* **TASK BRIEF**:
Keep only the lines of the listing that include the word "Flex", and copy them.

* **AVAILABLE DATA**:
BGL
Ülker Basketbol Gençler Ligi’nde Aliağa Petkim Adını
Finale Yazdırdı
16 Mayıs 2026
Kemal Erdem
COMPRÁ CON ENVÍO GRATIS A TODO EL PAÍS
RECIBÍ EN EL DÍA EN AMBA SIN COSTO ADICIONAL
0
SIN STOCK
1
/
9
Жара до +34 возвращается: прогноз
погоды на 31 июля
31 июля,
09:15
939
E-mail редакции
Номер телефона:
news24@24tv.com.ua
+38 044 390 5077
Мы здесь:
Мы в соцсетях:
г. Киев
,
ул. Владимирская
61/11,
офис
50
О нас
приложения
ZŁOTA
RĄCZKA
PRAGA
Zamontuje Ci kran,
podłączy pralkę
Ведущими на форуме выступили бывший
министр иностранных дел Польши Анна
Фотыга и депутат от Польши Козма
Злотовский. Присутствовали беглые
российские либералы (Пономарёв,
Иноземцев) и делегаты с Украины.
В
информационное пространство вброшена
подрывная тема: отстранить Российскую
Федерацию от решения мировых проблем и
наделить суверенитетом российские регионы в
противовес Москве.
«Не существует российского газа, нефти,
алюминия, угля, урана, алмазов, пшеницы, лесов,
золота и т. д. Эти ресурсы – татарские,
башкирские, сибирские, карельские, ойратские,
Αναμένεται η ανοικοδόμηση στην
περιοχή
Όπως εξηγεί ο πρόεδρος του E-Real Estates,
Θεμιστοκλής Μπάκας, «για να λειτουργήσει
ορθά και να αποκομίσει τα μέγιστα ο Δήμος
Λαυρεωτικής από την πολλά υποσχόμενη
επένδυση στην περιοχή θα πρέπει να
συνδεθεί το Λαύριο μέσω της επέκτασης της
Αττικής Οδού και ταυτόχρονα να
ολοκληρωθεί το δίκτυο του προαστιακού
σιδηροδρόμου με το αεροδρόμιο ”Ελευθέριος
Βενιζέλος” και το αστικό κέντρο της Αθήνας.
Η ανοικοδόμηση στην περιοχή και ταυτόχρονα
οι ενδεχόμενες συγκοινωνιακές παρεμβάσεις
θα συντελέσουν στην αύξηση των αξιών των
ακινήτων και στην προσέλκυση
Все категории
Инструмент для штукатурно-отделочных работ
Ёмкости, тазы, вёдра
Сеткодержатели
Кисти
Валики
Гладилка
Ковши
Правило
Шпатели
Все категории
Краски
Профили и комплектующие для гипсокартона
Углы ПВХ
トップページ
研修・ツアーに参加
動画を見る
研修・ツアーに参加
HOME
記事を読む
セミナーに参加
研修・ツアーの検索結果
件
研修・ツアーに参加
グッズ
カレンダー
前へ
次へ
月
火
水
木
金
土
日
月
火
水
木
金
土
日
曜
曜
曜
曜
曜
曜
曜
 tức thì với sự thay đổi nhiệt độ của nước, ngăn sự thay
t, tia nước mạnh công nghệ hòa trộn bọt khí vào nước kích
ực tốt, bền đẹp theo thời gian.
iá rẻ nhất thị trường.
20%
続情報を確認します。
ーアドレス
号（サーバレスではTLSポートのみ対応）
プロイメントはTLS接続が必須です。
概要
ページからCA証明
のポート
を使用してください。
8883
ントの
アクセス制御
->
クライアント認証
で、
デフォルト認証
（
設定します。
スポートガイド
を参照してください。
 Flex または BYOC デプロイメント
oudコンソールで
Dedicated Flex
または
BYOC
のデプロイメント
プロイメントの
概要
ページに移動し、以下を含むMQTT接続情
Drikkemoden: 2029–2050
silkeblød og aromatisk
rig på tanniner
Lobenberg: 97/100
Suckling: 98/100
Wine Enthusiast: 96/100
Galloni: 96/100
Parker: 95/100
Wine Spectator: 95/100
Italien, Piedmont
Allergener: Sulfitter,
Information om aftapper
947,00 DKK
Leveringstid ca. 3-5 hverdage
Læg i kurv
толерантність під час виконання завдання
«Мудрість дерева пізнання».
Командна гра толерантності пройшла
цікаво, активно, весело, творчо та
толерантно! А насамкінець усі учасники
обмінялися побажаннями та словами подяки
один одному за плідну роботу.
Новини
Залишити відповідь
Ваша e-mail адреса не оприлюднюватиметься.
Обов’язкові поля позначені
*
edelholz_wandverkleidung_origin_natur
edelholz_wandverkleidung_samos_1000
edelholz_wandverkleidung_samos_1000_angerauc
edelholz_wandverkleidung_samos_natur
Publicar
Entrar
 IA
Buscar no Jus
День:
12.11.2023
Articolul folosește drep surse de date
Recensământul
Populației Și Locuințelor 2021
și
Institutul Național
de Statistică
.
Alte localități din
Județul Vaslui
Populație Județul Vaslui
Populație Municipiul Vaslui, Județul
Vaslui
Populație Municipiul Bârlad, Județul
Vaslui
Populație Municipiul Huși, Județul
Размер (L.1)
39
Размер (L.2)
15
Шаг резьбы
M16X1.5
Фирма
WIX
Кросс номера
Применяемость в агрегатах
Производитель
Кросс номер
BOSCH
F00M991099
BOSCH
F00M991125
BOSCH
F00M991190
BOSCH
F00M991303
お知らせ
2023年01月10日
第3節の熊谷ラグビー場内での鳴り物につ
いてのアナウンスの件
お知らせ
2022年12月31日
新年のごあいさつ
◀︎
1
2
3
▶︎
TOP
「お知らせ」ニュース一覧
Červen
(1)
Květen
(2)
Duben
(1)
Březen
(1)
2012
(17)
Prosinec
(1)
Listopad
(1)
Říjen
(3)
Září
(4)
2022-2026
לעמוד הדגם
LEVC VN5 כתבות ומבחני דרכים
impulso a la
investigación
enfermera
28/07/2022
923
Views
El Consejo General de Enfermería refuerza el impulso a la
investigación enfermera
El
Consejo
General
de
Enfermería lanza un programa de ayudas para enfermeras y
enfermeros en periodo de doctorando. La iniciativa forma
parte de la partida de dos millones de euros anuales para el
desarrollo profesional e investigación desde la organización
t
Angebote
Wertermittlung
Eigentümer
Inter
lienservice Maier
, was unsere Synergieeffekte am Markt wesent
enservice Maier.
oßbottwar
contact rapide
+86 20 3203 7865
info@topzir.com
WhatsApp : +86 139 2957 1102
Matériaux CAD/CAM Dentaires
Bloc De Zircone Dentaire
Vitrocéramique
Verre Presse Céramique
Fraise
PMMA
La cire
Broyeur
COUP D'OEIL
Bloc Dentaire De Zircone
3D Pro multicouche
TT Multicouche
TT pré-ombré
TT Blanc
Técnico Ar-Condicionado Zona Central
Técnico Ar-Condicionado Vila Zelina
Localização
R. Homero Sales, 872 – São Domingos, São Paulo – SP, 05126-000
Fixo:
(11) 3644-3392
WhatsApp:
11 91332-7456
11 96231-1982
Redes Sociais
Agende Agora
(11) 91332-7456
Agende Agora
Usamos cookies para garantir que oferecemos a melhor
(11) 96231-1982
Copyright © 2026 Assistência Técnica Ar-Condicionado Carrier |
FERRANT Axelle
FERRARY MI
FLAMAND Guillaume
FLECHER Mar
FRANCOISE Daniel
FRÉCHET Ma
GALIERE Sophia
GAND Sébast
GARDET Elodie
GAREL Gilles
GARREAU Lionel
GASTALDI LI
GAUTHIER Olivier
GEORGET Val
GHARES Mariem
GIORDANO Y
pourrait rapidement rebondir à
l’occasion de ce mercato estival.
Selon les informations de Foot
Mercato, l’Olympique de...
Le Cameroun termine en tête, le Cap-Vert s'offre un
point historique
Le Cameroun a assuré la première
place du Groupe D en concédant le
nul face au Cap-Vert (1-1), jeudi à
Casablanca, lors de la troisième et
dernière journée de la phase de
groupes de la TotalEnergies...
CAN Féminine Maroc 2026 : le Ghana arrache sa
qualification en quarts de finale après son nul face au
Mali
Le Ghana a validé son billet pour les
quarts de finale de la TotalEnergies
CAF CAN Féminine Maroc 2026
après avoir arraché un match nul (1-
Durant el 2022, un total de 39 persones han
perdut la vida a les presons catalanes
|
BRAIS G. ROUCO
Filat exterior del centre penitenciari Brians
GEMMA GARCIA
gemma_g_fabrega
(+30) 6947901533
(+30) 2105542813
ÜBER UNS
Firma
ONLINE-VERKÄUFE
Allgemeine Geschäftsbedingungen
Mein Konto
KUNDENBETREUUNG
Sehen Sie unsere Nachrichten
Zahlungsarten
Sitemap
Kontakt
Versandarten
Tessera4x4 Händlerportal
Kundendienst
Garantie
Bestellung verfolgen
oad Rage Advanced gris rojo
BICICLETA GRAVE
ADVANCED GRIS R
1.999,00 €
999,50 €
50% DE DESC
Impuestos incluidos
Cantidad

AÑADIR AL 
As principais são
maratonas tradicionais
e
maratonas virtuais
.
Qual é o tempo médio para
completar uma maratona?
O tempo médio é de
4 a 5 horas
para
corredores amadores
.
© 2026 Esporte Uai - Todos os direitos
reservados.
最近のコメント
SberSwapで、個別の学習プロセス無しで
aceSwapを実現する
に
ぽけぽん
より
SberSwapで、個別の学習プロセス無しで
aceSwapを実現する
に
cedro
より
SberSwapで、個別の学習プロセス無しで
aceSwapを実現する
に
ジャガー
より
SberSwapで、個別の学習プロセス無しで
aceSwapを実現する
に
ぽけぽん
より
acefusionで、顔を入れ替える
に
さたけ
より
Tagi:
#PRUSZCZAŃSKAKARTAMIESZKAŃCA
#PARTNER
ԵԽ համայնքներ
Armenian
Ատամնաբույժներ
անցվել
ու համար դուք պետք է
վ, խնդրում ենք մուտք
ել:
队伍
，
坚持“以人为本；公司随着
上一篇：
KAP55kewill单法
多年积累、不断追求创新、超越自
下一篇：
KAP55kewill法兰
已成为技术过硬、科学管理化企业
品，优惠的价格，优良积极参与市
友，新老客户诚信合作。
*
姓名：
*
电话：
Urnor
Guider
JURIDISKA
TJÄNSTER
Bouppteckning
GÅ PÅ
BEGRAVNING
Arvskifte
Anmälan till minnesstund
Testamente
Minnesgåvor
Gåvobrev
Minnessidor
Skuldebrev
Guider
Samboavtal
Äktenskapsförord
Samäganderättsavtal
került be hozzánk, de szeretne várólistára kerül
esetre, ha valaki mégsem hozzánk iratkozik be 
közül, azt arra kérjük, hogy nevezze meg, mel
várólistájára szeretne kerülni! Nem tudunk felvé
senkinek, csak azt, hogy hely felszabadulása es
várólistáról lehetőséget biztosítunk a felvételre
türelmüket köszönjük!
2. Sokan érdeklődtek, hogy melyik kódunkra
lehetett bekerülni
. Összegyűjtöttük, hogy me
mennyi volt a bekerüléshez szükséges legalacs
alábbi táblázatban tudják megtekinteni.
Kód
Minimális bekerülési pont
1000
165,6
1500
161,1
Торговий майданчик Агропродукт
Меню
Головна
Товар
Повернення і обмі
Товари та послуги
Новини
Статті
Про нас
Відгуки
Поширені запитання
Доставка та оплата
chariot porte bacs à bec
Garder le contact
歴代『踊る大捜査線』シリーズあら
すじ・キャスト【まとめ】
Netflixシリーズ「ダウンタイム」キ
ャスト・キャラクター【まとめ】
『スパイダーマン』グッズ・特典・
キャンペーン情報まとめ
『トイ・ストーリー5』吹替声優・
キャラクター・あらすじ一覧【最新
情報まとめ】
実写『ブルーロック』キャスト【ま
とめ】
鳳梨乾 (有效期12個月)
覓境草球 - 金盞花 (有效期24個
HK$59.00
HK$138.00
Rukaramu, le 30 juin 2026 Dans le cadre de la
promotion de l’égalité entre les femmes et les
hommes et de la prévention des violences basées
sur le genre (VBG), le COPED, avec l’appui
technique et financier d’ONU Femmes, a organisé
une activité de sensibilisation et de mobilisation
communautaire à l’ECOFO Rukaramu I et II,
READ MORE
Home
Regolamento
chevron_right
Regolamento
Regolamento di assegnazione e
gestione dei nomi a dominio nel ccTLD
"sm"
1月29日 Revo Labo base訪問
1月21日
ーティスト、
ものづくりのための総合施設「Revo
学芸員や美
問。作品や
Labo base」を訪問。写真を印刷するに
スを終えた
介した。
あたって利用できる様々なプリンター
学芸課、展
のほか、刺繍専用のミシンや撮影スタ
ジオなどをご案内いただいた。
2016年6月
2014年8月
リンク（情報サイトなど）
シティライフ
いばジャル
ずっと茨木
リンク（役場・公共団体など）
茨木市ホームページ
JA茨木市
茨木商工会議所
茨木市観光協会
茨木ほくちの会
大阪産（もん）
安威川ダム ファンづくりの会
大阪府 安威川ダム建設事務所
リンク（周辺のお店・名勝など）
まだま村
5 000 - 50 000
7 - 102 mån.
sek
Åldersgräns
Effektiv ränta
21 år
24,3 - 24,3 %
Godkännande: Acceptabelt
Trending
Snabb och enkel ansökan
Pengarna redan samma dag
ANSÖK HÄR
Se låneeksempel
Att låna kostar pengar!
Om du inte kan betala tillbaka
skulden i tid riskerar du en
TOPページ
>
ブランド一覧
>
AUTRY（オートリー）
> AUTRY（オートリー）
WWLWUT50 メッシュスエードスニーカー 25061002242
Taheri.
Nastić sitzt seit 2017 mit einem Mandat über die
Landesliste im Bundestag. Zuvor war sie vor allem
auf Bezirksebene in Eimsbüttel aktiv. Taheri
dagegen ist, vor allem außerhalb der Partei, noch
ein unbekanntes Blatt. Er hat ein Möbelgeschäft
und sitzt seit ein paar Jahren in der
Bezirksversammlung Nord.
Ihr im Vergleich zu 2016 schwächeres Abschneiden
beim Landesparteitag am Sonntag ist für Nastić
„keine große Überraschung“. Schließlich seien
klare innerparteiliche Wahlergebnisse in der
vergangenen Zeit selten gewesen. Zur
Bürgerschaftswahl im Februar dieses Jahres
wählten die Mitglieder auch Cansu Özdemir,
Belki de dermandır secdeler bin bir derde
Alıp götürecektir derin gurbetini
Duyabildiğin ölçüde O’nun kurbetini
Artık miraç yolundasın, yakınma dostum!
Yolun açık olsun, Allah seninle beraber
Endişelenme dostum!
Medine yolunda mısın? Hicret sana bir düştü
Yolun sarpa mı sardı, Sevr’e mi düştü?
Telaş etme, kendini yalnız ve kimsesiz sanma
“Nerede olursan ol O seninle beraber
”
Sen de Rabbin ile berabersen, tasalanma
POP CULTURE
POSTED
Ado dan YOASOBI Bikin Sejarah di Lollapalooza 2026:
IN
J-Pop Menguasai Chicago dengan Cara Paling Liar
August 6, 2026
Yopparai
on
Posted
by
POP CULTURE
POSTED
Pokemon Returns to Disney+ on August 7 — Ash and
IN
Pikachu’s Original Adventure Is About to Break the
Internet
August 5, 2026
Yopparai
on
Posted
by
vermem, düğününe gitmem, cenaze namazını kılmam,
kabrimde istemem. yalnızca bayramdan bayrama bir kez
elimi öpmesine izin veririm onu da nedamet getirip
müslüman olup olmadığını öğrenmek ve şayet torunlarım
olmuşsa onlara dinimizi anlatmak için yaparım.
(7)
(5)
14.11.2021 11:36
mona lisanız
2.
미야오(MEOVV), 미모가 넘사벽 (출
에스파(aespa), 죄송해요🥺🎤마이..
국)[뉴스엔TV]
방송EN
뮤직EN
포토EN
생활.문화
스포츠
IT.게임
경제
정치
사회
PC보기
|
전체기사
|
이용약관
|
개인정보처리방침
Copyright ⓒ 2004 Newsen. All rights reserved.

* **ANSWER TO THIS TASK**:
 Flex または BYOC デプロイメント
Dedicated Flex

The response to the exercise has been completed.